A little over a year ago, we compared the 40-kW-hr Leaf to a Bolt and a Tesla Model 3. One of our evaluators, Patrick Hong, said of the Leaf: “Good exterior styling but an outdated, if well-finished, interior. They seemed to be cramming a new, smallish screen into a traditional instrument panel.”

The Plus addresses that with a screen that not only expands from 7.0 up to 8.0 inches, but it’s Wi-Fi updateable, multi-touch, and replete with an intuitive, customizable icon menu. It’s an integral piece of Nissan’s Door-to-Door Navigation, which seamlessly carries your route guidance from your phone, into the car on that 8.0-inch screen, and then back to your phone as you walk to a destination.

 

Depending on which of its trio of trim levels we’re talking about—S Plus, SV Plus, or SL Plus (reflecting the base Leaf’s trim nomenclature)—there’s some notably great features to be had.
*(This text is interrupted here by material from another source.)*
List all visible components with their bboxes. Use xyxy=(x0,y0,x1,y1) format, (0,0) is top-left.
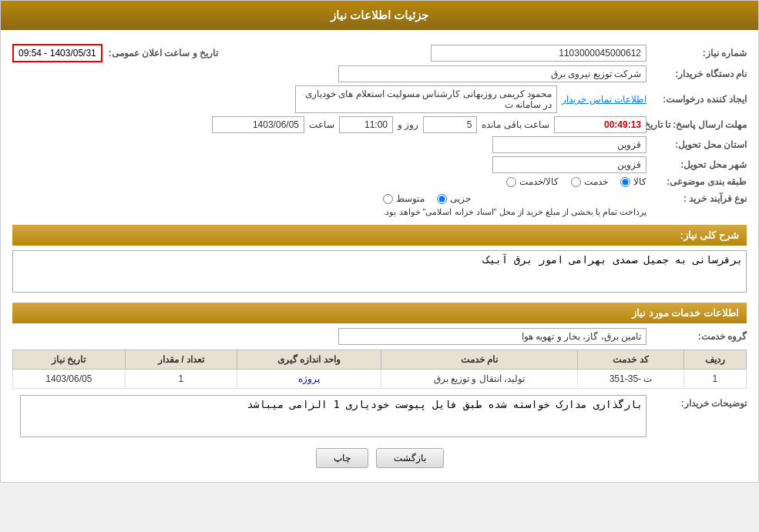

My favorite is Pro Pilot Assist (adaptive cruise control and lane-centering) and also emergency braking (which I abruptly experienced behind a car at a stoplight when the Leaf—Bam!—hit its brakes for me). There’s also a great, L1/L2 portable charger; with it, most people can forget about installing a traditional garage wall unit.

Pricing? Nissan hasn’t yet tapped the “enter” button on its pricing spreadsheets, but hinted that it would very competitive, meaning blanketing the Bolt’s and Kona Electric’s window stickers.

What does this mean for the standard-range Leaf? It’ll be soldiering on, but frankly, I don’t see the point. The Range War has left BEVs with fewer than 150 miles in the dust. Our other EV comparison test evaluator, Dr. Alec Brooks said, “When [the Leaf] gets the bigger 60-kW-hr battery pack, it will be a credible Bolt alternative. But for many people, having only two-thirds of the Bolt’s range may not cut it.”

I’d now replace the word “many” with “all.” Our expectations of cars like this has permanently shifted from second-car, city-commuter status to being an actual choice as our primary vehicle, with competitive ranges and rapid recharge rates.

The training-wheels era of the electric vehicle is over, and it’s time for them to act like real, grown-up cars now. A 220-mile-range, base-battery Model 3 may even be obsolete before Tesla is able to affordably mass-produce it, and this Leaf Plus’s 226 miles is already achingly close to the new minimum cutoff. Fortunately, the Nissan’s other attributes go a long way in distracting you from that Darwinian math equation.